Hello James,
To stream real time data out of the database. You need to spin up a CDC
instance. For example, Debezium[1]. With the CDC engine, it streams out changed
data to Kafka (for example). You can consume the message from Kafka using
FlinkKafkaConsumer.
For history data, it could be considered as a bounded data stream processing
using JDBC connector.
[1]
https://ci.apache.org/projects/flink/flink-docs-release-1.13/docs/connectors/table/formats/debezium/
[2]
https://ci.apache.org/projects/flink/flink-docs-release-1.13/docs/connectors/datastream/jdbc/
Thanks,
Fuyao
From: James Sandys-Lumsdaine
Date: Tuesday, August 10, 2021 at 07:58
To: user@flink.apache.org
Subject: [External] : Questions on reading JDBC data with Flink Streaming API
Hello,
I'm starting a new Flink application to allow my company to perform lots of
reporting. We have an existing legacy system with most the data we need held in
SQL Server databases. We will need to consume data from these databases
initially before starting to consume more data from newly deployed Kafka
streams.
I've spent a lot of time reading the Flink book and web pages but I have some
simple questions and assumptions I hope you can help with so I can progress.

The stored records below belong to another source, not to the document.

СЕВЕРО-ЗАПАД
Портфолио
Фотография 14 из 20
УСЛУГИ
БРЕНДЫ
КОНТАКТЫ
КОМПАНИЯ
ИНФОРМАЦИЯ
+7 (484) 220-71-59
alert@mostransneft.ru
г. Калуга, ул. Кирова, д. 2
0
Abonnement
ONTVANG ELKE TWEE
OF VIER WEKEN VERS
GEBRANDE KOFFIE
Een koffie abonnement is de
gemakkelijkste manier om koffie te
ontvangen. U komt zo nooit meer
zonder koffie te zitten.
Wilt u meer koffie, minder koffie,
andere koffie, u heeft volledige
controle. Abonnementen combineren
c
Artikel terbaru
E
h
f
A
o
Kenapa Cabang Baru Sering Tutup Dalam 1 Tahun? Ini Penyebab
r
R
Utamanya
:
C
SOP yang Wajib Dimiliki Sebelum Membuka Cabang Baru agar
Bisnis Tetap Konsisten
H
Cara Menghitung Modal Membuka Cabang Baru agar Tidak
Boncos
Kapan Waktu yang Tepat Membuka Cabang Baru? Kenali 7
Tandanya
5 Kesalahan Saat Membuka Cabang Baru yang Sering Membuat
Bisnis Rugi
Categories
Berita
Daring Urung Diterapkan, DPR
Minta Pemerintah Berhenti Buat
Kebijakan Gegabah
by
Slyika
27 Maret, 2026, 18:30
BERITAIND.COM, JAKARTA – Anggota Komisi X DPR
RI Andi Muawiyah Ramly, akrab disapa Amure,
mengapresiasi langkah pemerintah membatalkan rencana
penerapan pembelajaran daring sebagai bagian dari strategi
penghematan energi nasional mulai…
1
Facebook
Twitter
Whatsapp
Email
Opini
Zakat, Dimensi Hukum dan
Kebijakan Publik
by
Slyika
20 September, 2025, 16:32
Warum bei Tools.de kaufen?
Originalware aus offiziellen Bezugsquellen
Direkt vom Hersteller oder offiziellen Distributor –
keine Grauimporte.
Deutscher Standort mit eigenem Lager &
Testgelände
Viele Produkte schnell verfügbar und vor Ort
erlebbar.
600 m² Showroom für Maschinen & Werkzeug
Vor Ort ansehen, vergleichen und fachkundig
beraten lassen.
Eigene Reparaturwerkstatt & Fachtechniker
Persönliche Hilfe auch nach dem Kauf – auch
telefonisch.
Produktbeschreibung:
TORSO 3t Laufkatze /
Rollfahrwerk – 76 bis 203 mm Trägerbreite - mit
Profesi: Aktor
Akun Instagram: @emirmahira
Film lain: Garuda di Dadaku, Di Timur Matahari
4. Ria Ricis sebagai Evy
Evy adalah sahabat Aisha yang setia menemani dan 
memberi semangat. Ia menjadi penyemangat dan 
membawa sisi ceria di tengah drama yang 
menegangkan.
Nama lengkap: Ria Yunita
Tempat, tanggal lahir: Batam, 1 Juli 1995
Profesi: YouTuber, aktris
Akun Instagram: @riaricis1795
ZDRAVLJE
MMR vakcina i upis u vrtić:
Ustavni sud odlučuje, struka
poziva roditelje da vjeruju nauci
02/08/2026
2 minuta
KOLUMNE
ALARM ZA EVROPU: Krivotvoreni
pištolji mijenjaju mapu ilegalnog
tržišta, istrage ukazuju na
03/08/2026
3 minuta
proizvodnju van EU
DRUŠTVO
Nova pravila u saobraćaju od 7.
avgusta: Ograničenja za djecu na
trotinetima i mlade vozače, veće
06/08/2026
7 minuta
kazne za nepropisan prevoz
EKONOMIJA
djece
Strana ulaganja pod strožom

Firstly, I am wanting to use the DataStream API so we can both consume historic
data and also realtime data. I do not think I want to use the DataSet API but I
also don't see the point in using the SQL/Table apis as I would prefer to write
my functions in Java classes. I need to maintain my own state and it seems
DataStream keyed functions are the way to go.
Now I am trying to actually write code against our production databases I need
to be able to read in "streams" of data with SQL queries - there does not
appear to be a JDBC source connector so I think I have to make the JDBC call
myself and then possibly create a DataSource using env.fromElements().
Obviously this is a "bounded" data set but how else am I meant to get historic
data loaded in? In the future I want to include a Kafka stream as well which
will only have a few weeks worth of data so I imagine I will sometimes need to
merge data from a SQL Server/Snowflake database with a live stream from a Kafka
stream. What is the best practice for this as I don't see examples discussing
this.
With retrieving data from a JDBC source, I have also seen some examples using a
StreamingTableEnvironment - am I meant to use this somehow instead to query
data from a JDBC connection into my DataStream functions etc? Again, I want to
write my functions in Java not some Flink SQL. Is it best practice to use a
StreamingTableEnvironment to query JDBC data if I'm only using the DataStream
API?
Thanks in advance - I'm sure I will have plenty more high-level questions like
this.